Please transcribe all of the entries exactly, leaving out any images.
━━━
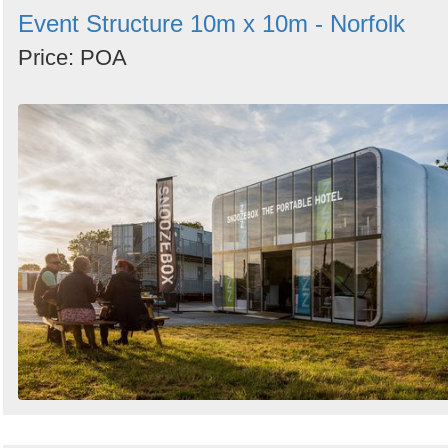
Event Structure 10m x 10m - Norfolk
Price: POA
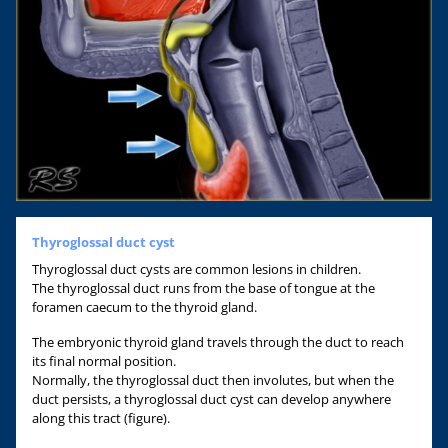
Thyroglossal duct cyst
Thyroglossal duct cysts are common lesions in children.
The thyroglossal duct runs from the base of tongue at the
foramen caecum to the thyroid gland.
The embryonic thyroid gland travels through the duct to reach
its final normal position.
Normally, the thyroglossal duct then involutes, but when the
duct persists, a thyroglossal duct cyst can develop anywhere
along this tract (figure).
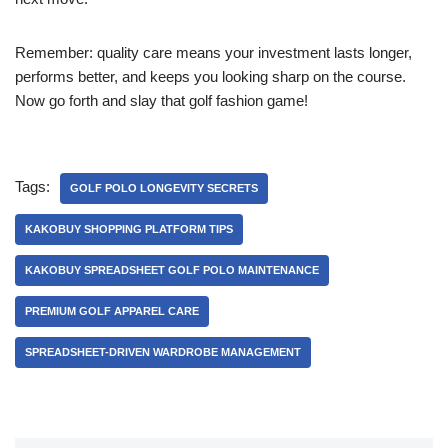
Remember: quality care means your investment lasts longer,
performs better, and keeps you looking sharp on the course.
Now go forth and slay that golf fashion game!
Tags:
GOLF POLO LONGEVITY SECRETS
KAKOBUY SHOPPING PLATFORM TIPS
KAKOBUY SPREADSHEET GOLF POLO MAINTENANCE
PREMIUM GOLF APPAREL CARE
SPREADSHEET-DRIVEN WARDROBE MANAGEMENT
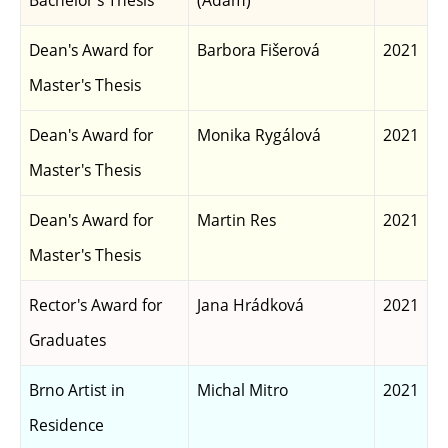
Bachelor's Thesis
(Adam)
Dean's Award for
Barbora Fišerová
2021
Master's Thesis
Dean's Award for
Monika Rygálová
2021
Master's Thesis
Dean's Award for
Martin Res
2021
Master's Thesis
Rector's Award for
Jana Hrádková
2021
Graduates
Brno Artist in
Michal Mitro
2021
Residence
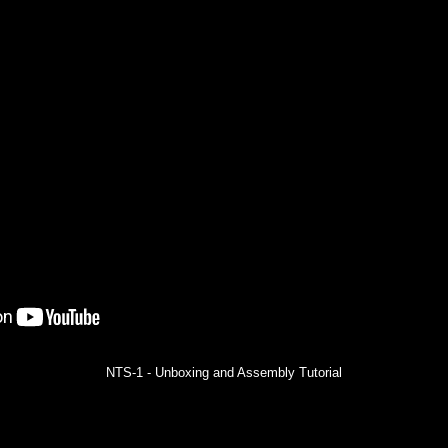
NTS-1 - Unboxing and Assembly Tutorial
━━━
Written solution:
Event Structure 10m x 10m - Norfolk
Price: POA
Thyroglossal duct cyst
Thyroglossal duct cysts are common lesions in children.
The thyroglossal duct runs from the base of tongue at the
foramen caecum to the thyroid gland.
The embryonic thyroid gland travels through the duct to reach
its final normal position.
Normally, the thyroglossal duct then involutes, but when the
duct persists, a thyroglossal duct cyst can develop anywhere
along this tract (figure).
Remember: quality care means your investment lasts longer,
performs better, and keeps you looking sharp on the course.
Now go forth and slay that golf fashion game!
Tags:
GOLF POLO LONGEVITY SECRETS
KAKOBUY SHOPPING PLATFORM TIPS
KAKOBUY SPREADSHEET GOLF POLO MAINTENANCE
PREMIUM GOLF APPAREL CARE
SPREADSHEET-DRIVEN WARDROBE MANAGEMENT
Bachelor's Thesis
(Adam)
Dean's Award for
Barbora Fišerová
2021
Master's Thesis
Dean's Award for
Monika Rygálová
2021
Master's Thesis
Dean's Award for
Martin Res
2021
Master's Thesis
Rector's Award for
Jana Hrádková
2021
Graduates
Brno Artist in
Michal Mitro
2021
Residence
NTS-1 - Unboxing and Assembly Tutorial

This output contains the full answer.